DATA FOR REVIEW:
______________________________

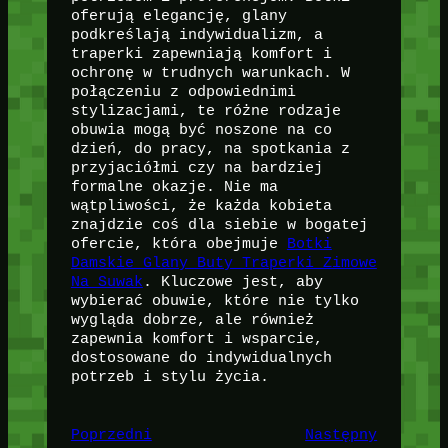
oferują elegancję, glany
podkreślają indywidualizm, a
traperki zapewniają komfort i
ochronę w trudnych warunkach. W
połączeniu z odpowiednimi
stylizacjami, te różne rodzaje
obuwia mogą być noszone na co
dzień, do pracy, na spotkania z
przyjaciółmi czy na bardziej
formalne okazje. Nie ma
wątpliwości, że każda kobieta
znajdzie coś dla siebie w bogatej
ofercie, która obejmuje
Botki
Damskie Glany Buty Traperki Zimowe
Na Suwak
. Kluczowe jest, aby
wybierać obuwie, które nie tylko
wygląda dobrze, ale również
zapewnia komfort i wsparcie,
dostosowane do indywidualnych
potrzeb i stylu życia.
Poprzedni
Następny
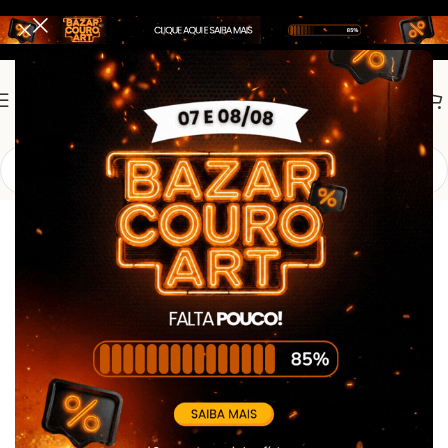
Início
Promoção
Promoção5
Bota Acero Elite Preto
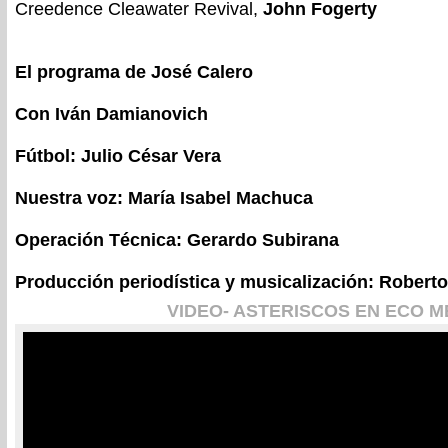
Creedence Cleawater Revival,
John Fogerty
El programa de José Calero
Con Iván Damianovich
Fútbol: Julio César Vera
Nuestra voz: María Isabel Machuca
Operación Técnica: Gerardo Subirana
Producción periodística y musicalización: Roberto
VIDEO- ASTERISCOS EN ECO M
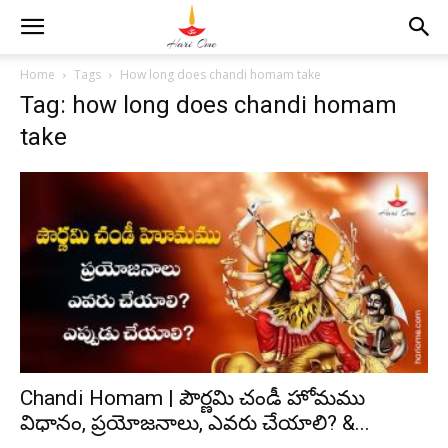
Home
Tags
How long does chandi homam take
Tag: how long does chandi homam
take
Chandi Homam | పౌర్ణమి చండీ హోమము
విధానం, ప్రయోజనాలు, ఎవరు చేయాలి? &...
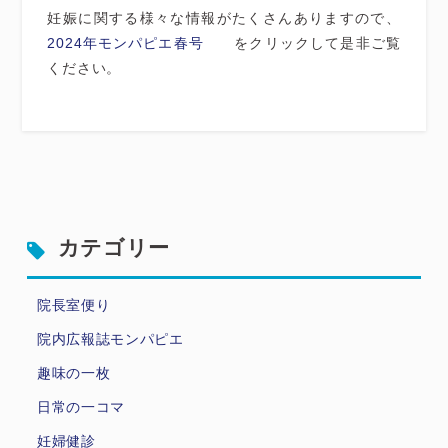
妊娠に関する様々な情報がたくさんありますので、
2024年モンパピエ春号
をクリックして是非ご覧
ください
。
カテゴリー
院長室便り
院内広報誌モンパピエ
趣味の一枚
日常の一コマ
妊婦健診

______________________________

TASK TO CARRY OUT:
After examining the listing, give only the count of lines holding the string "long".

YOUR RESPONSE:
2